The purpose of the Catholic Press is quite definitely to give Catholic news and counteract unsound Principles by presenting sane and healthy ones, Leo XIII declared: "Bad books (and the same is true of newspapers) must be fought by good books." Cardinal Newman observed appositely: 'Honest persons are set right and enemies are silenced by the mere statement of what we believe." For Catholics, says our Archbishop in this issue, "it is hardly possible to overstress the importance of reading a Catholic paper regularly." The power of the press is great, because it moulds public opinion. Wendell Phillips, the orator, once said, "We live under a government of men and morning papers."

The Catholic press emphasizes Catholic news and any Catholic angle found in the ordinary daily news—something that is not often done by the daily press. In Holland there are some 40 Catholic dailies which give both Catholic and secular news, with a special interpretation of all news from a Catholic angle. In England four national Catholic weeklies take the place of the many smaller-circulation diocesan weeklies in the U.S.A. In all these papers, as in our local M.C.N., Catholic news, both home and foreign, is given, with a defense of Catholic doctrine, articles of Catholic interest concerning labour, the family, the movies, encyclicals of the Pope or addresses by prominent Catholics, together with important social and moral problems and editorial emphasis on moral principles that arise in connection with either Catholic or non-Catholic matters of current interest.
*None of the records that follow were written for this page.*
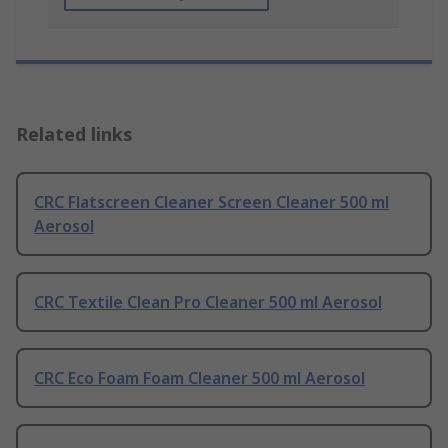
Related links
CRC Flatscreen Cleaner Screen Cleaner 500 ml
Aerosol
CRC Textile Clean Pro Cleaner 500 ml Aerosol
CRC Eco Foam Foam Cleaner 500 ml Aerosol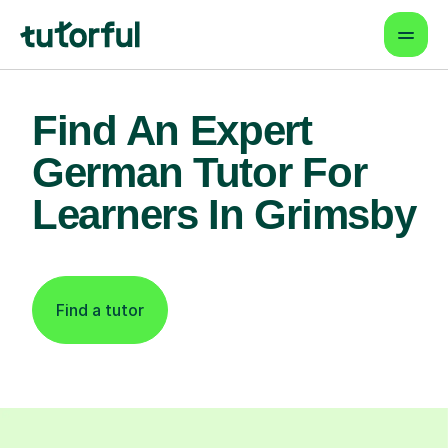
Find An Expert
German Tutor For
Learners In Grimsby
Find a tutor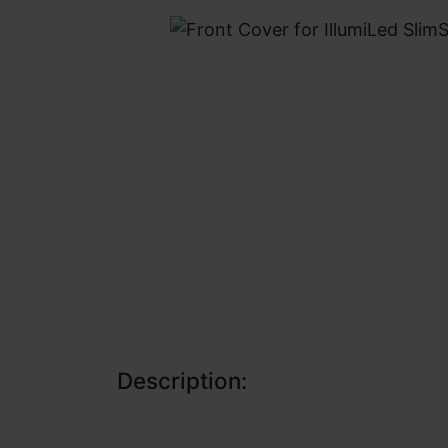
Description: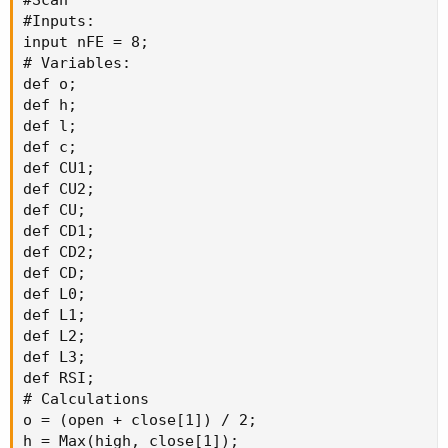
#Scan

#Inputs:

input nFE = 8;

# Variables:

def o;

def h;

def l;

def c;

def CU1;

def CU2;

def CU;

def CD1;

def CD2;

def CD;

def L0;

def L1;

def L2;

def L3;

def RSI;

# Calculations

o = (open + close[1]) / 2;

h = Max(high, close[1]);
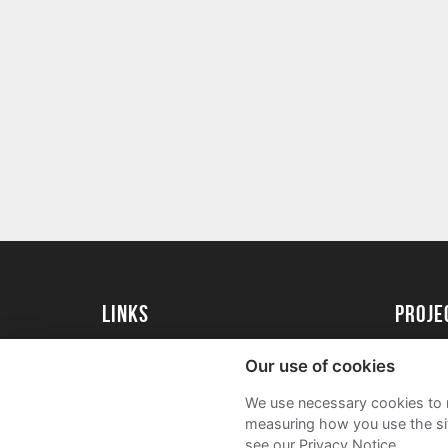
Links
proj
University of Exeter
Create 
Our use of cookies
University of Exeter Alumni
Acade
We use necessary cookies to m
The Annual Fund
FAQs
measuring how you use the sit
see our Privacy Notice.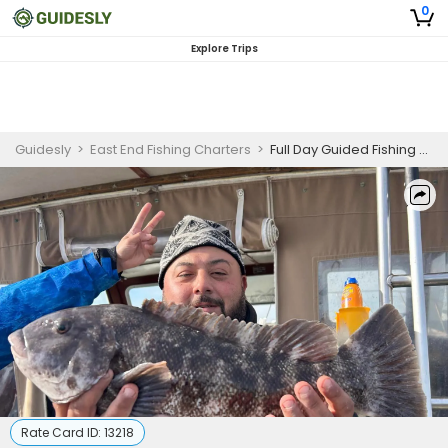
0
Explore Trips
Guidesly
>
East End Fishing Charters
>
Full Day Guided Fishing Trip - Greenport, NY
Rate Card ID:
13218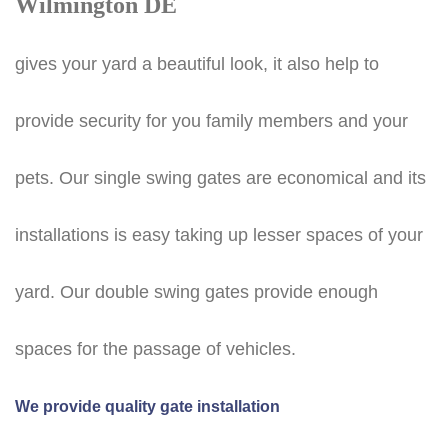
Wilmington DE
gives your yard a beautiful look, it also help to
provide security for you family members and your
pets. Our single swing gates are economical and its
installations is easy taking up lesser spaces of your
yard. Our double swing gates provide enough
spaces for the passage of vehicles.
We provide quality gate installation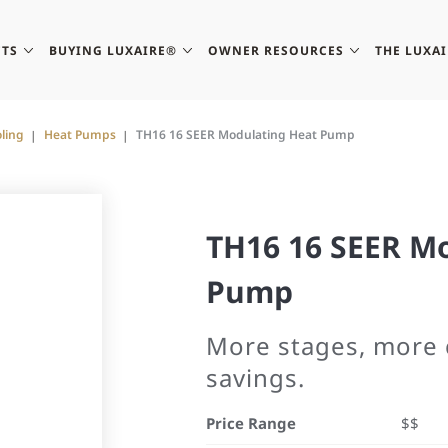
TS
BUYING LUXAIRE®
OWNER RESOURCES
THE LUXA
ling
Heat Pumps
TH16 16 SEER Modulating Heat Pump
TH16 16 SEER M
Pump
More stages, more 
savings.
Price Range
$$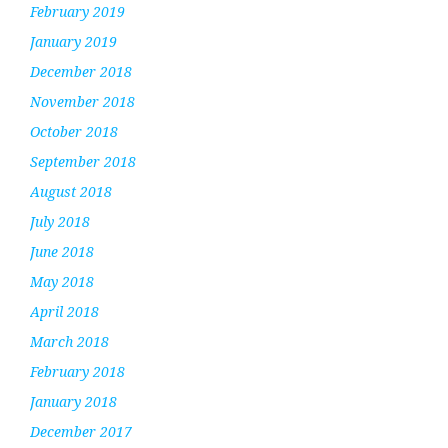
February 2019
January 2019
December 2018
November 2018
October 2018
September 2018
August 2018
July 2018
June 2018
May 2018
April 2018
March 2018
February 2018
January 2018
December 2017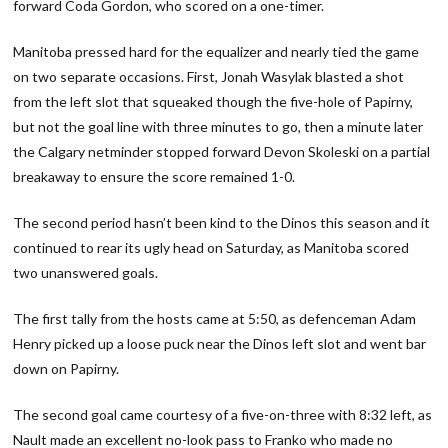
forward Coda Gordon, who scored on a one-timer.
Manitoba pressed hard for the equalizer and nearly tied the game
on two separate occasions. First, Jonah Wasylak blasted a shot
from the left slot that squeaked though the five-hole of Papirny,
but not the goal line with three minutes to go, then a minute later
the Calgary netminder stopped forward Devon Skoleski on a partial
breakaway to ensure the score remained 1-0.
The second period hasn’t been kind to the Dinos this season and it
continued to rear its ugly head on Saturday, as Manitoba scored
two unanswered goals.
The first tally from the hosts came at 5:50, as defenceman Adam
Henry picked up a loose puck near the Dinos left slot and went bar
down on Papirny.
The second goal came courtesy of a five-on-three with 8:32 left, as
Nault made an excellent no-look pass to Franko who made no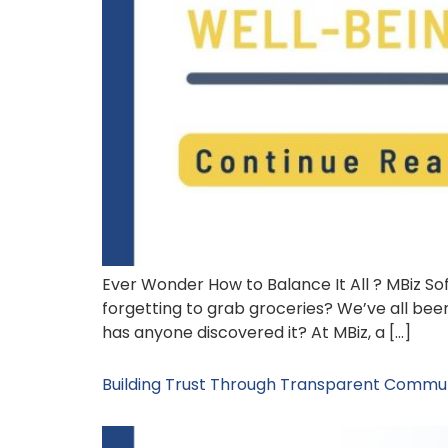
Ever Wonder How to Balance It All ? MBiz Sof
forgetting to grab groceries? We’ve all been
has anyone discovered it? At MBiz, a […]
Building Trust Through Transparent Commun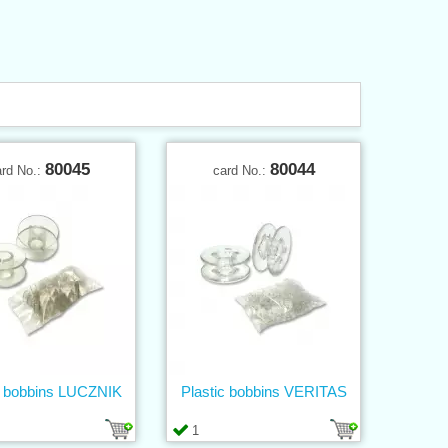
80045
80044
ard No.:
card No.:
c bobbins LUCZNIK
Plastic bobbins VERITAS
1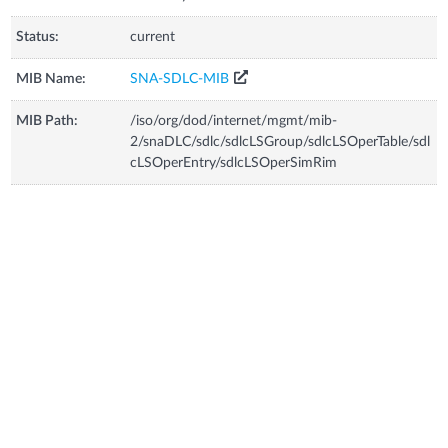
Status:
current
MIB Name:
SNA-SDLC-MIB
MIB Path:
/iso/org/dod/internet/mgmt/mib-
2/snaDLC/sdlc/sdlcLSGroup/sdlcLSOperTable/sdl
cLSOperEntry/sdlcLSOperSimRim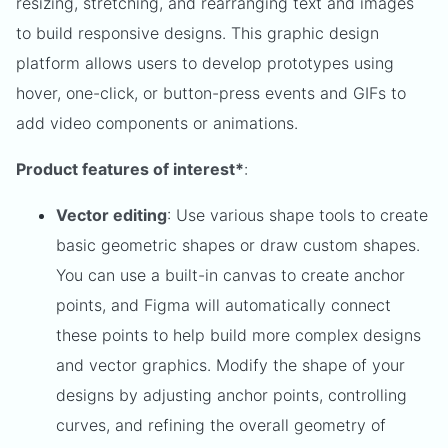
resizing, stretching, and rearranging text and images
to build responsive designs. This graphic design
platform allows users to develop prototypes using
hover, one-click, or button-press events and GIFs to
add video components or animations.
Product features of interest*
:
Vector editing
: Use various shape tools to create
basic geometric shapes or draw custom shapes.
You can use a built-in canvas to create anchor
points, and Figma will automatically connect
these points to help build more complex designs
and vector graphics. Modify the shape of your
designs by adjusting anchor points, controlling
curves, and refining the overall geometry of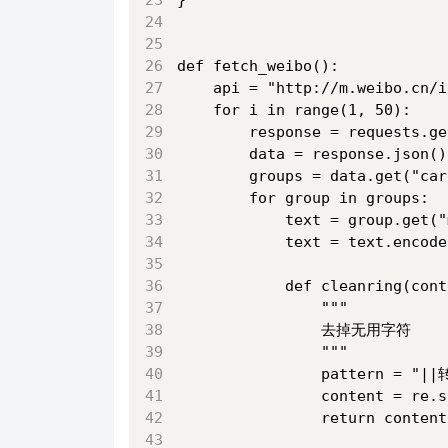
def fetch_weibo():
    api = "http://m.weibo.cn/i
    for i in range(1, 50):
        response = requests.ge
        data = response.json()
        groups = data.get("car
        for group in groups:
            text = group.get("
            text = text.encode
            def cleanring(cont
                """
                去掉无用字符
                """
                pattern = 
                content = re.s
                return content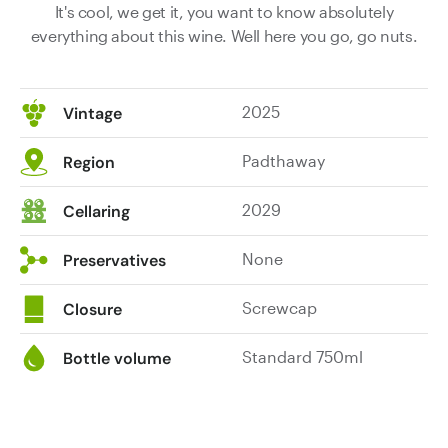
It's cool, we get it, you want to know absolutely
everything about this wine. Well here you go, go nuts.
2025
Vintage
Padthaway
Region
2029
Cellaring
None
Preservatives
Screwcap
Closure
Standard 750ml
Bottle volume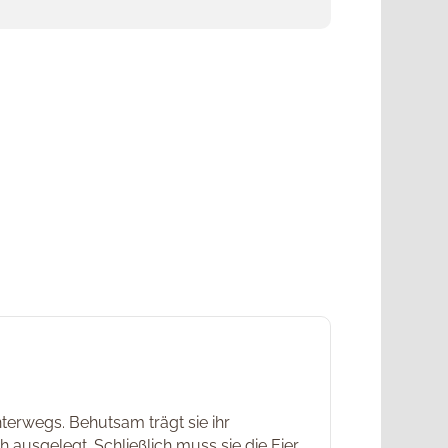
nterwegs. Behutsam trägt sie ihr
 ausgelegt. Schließlich muss sie die Eier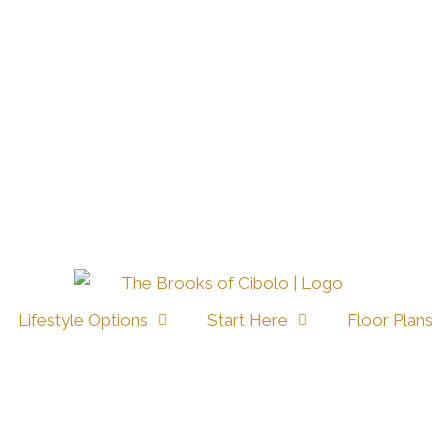
Lifestyle Options
Start Here
Floor Plans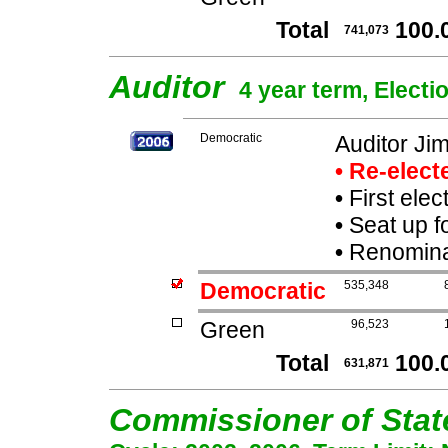
Total
100.
741,073
Auditor
4 year term, Electi
Democratic
Auditor J
• Re-elec
•
First elec
•
Seat up f
•
Renominat
Democratic
535,348
Green
96,523
Total
100.
631,871
Commissioner of Sta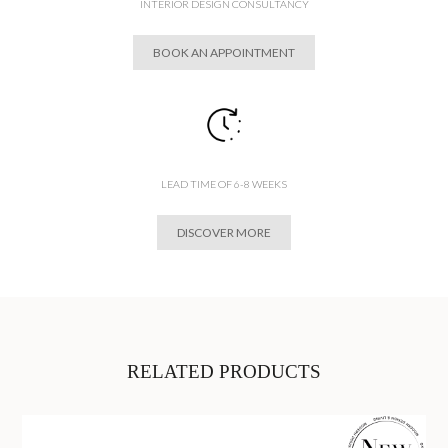
INTERIOR DESIGN CONSULTANCY
BOOK AN APPOINTMENT
LEAD TIME OF 6-8 WEEKS
DISCOVER MORE
RELATED PRODUCTS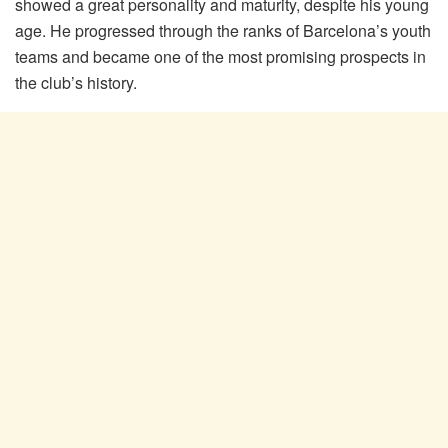
showed a great personality and maturity, despite his young
age. He progressed through the ranks of Barcelona’s youth
teams and became one of the most promising prospects in
the club’s history.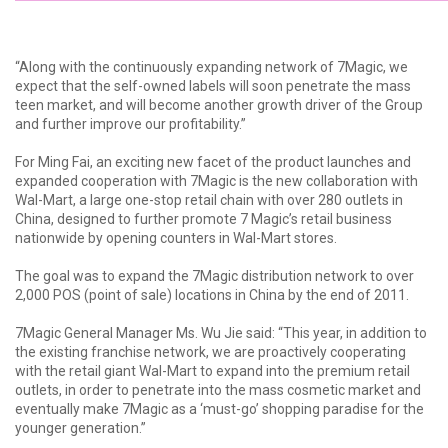
“Along with the continuously expanding network of 7Magic, we
expect that the self-owned labels will soon penetrate the mass
teen market, and will become another growth driver of the Group
and further improve our profitability.”
For Ming Fai, an exciting new facet of the product launches and
expanded cooperation with 7Magic is the new collaboration with
Wal-Mart, a large one-stop retail chain with over 280 outlets in
China, designed to further promote 7 Magic’s retail business
nationwide by opening counters in Wal-Mart stores.
The goal was to expand the 7Magic distribution network to over
2,000 POS (point of sale) locations in China by the end of 2011.
7Magic General Manager Ms. Wu Jie said: “This year, in addition to
the existing franchise network, we are proactively cooperating
with the retail giant Wal-Mart to expand into the premium retail
outlets, in order to penetrate into the mass cosmetic market and
eventually make 7Magic as a ‘must-go’ shopping paradise for the
younger generation.”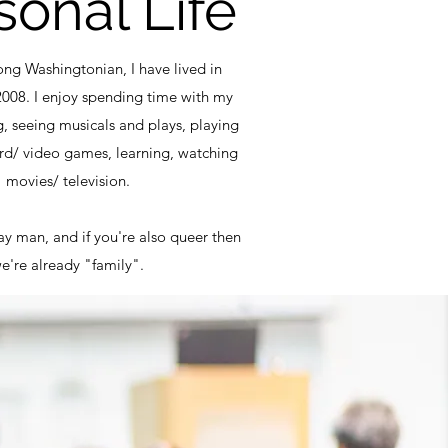
sonal Life
long Washingtonian, I have lived in
2008. I enjoy spending time with my
g, seeing musicals and plays, playing
rd/ video games, learning, watching
movies/ television.
y man, and if you're also queer then
e're already "family".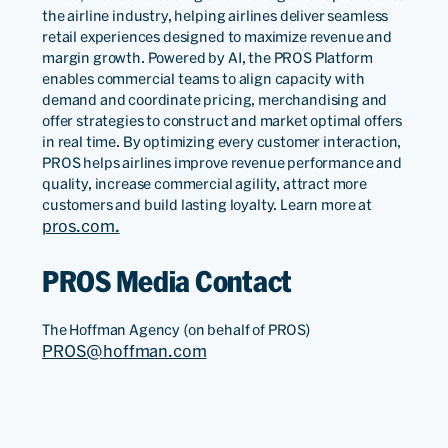
the airline industry, helping airlines deliver seamless
retail experiences designed to maximize revenue and
margin growth. Powered by AI, the PROS Platform
enables commercial teams to align capacity with
demand and coordinate pricing, merchandising and
offer strategies to construct and market optimal offers
in real time. By optimizing every customer interaction,
PROS helps airlines improve revenue performance and
quality, increase commercial agility, attract more
customers and build lasting loyalty. Learn more at
pros.com.
PROS Media Contact
The Hoffman Agency (on behalf of PROS)
PROS@hoffman.com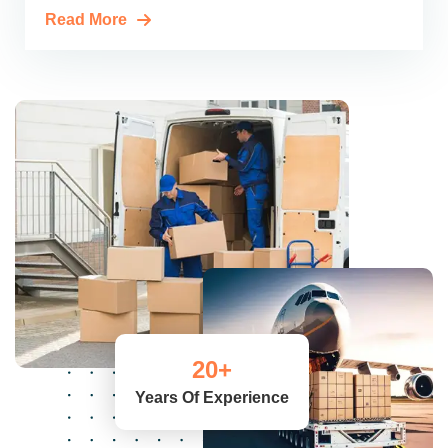
Read More
20
+
Years Of Experience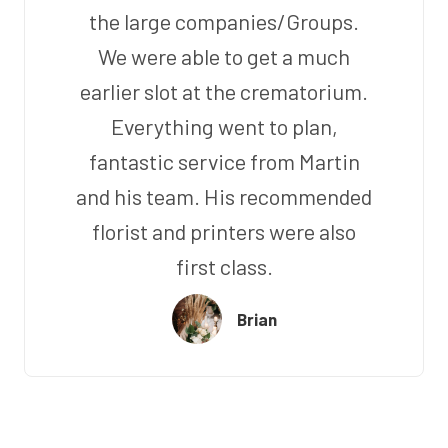
the large companies/Groups.
We were able to get a much
earlier slot at the crematorium.
Everything went to plan,
fantastic service from Martin
and his team. His recommended
florist and printers were also
first class.
Brian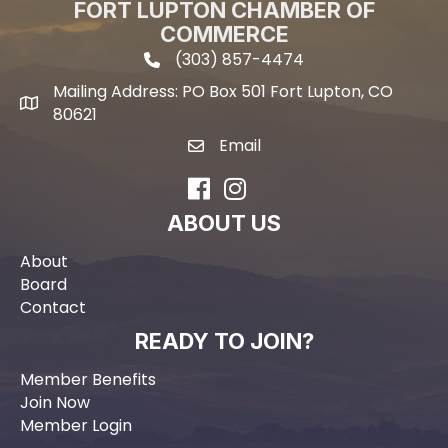
FORT LUPTON CHAMBER OF
COMMERCE
(303) 857-4474
phone icon and link
Mailing Address: PO Box 501 Fort Lupton, CO
Mailing address
80621
Email
email icon and link
Facebook
Instagram
ABOUT US
About
Board
Contact
READY TO JOIN?
Member Benefits
Join Now
Member Login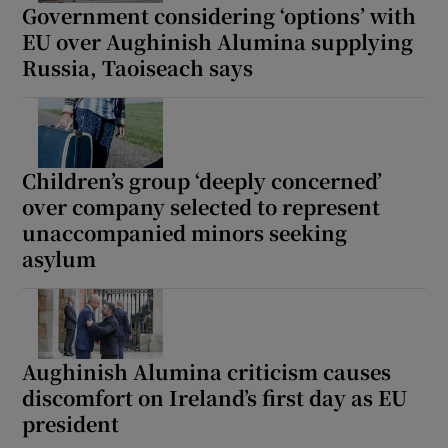
Government considering ‘options’ with
EU over Aughinish Alumina supplying
Russia, Taoiseach says
Children’s group ‘deeply concerned’
over company selected to represent
unaccompanied minors seeking
asylum
Aughinish Alumina criticism causes
discomfort on Ireland’s first day as EU
president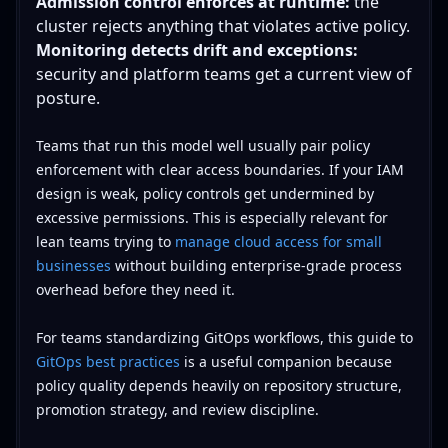
Admission control enforces at runtime:
the
cluster rejects anything that violates active policy.
Monitoring detects drift and exceptions:
security and platform teams get a current view of
posture.
Teams that run this model well usually pair policy
enforcement with clear access boundaries. If your IAM
design is weak, policy controls get undermined by
excessive permissions. This is especially relevant for
lean teams trying to
manage cloud access for small
businesses
without building enterprise-grade process
overhead before they need it.
For teams standardizing GitOps workflows, this guide to
GitOps best practices
is a useful companion because
policy quality depends heavily on repository structure,
promotion strategy, and review discipline.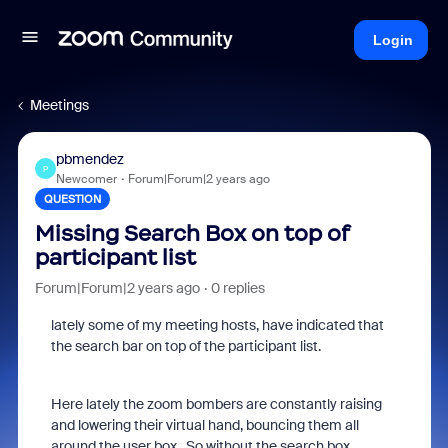
Login
Meetings
pbmendez
P
Newcomer
Forum|Forum|2 years ago
QUESTION
Missing Search Box on top of
participant list
Forum|Forum|2 years ago
0 replies
lately some of my meeting hosts, have indicated that
the search bar on top of the participant list.
Here lately the zoom bombers are constantly raising
and lowering their virtual hand, bouncing them all
around the user box. So without the search box,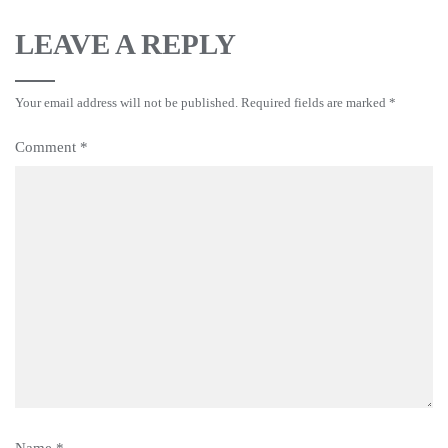
LEAVE A REPLY
Your email address will not be published.
Required fields are marked
*
Comment
*
Name
*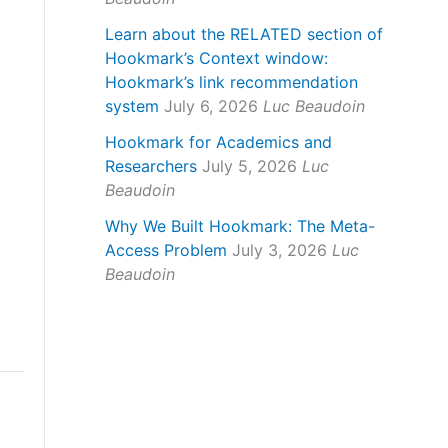
Learn about the RELATED section of
Hookmark’s Context window:
Hookmark’s link recommendation
system
July 6, 2026
Luc Beaudoin
Hookmark for Academics and
Researchers
July 5, 2026
Luc
Beaudoin
Why We Built Hookmark: The Meta-
Access Problem
July 3, 2026
Luc
Beaudoin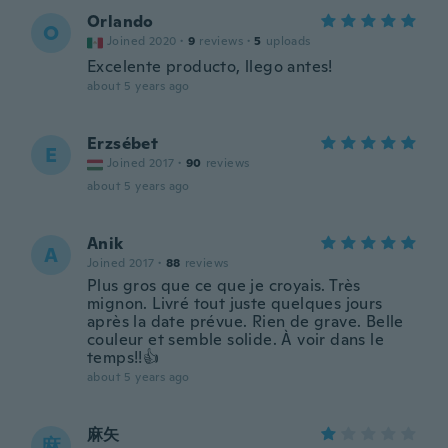
Orlando
O
Joined 2020
·
9
reviews
·
5
uploads
Excelente producto, llego antes!
about 5 years ago
Erzsébet
E
Joined 2017
·
90
reviews
about 5 years ago
Anik
A
Joined 2017
·
88
reviews
Plus gros que ce que je croyais. Très
mignon. Livré tout juste quelques jours
après la date prévue. Rien de grave. Belle
couleur et semble solide. À voir dans le
temps!!👍
about 5 years ago
麻矢
麻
The chief source for our foreign news is the NCWC airmail service arriving thrice weekly from Washington, where reports from correspondents throughout the world totaling about a million words each week are sorted out and condensed to some 50,000 words. These are mailed out to Catholic papers all over the world, reaching some 50 million customers. Many of the articles contain matter that is simply not found in the secular press, and enable Catholics to round out the information they get from their daily papers. "Diligent readers of the Catholic press," says Liverpool's Archbishop John Heenan. "are thus kept better informed on world afiairs than those who read only the secular press."

Our paper enjoys a big circulation, but there are still some Catholic families in this country who don't get it. Opportunities for further expansion would seem to be in the big rubber estates among Malayans living abroad. and those who have just finished schooling here. Of these. Pius XII asked shortly before his death:

"If they grasped the nature and magnitude of the issues at stake in the perennial struggle that the Church has to wage in the face of those who through ignorance or evil-minded enmity revile and misrepresent her and her teachings, would they be languidly gravitating to light, trivial reading? Would they not rather turn with an eager sense of chivalry to the best Catholic sources of information and instruction?" Past students from our Malayan schools might well take these words to heart.

It would be hard to sum up the Catholic press apostolate better than the late Cardinal Vaughan did it:

"We are in the age of the apostolate of the Press.
It can penetrate where no Catholic can enter.
It can do its work as surely for God as for the devil.
It is an instrument in our hands.

All should take part in this apostolate.
Here at least. there is work for everyone.
For ten who can write, 20,000 can subscribe.
And a hundred thousand can scatter the seed."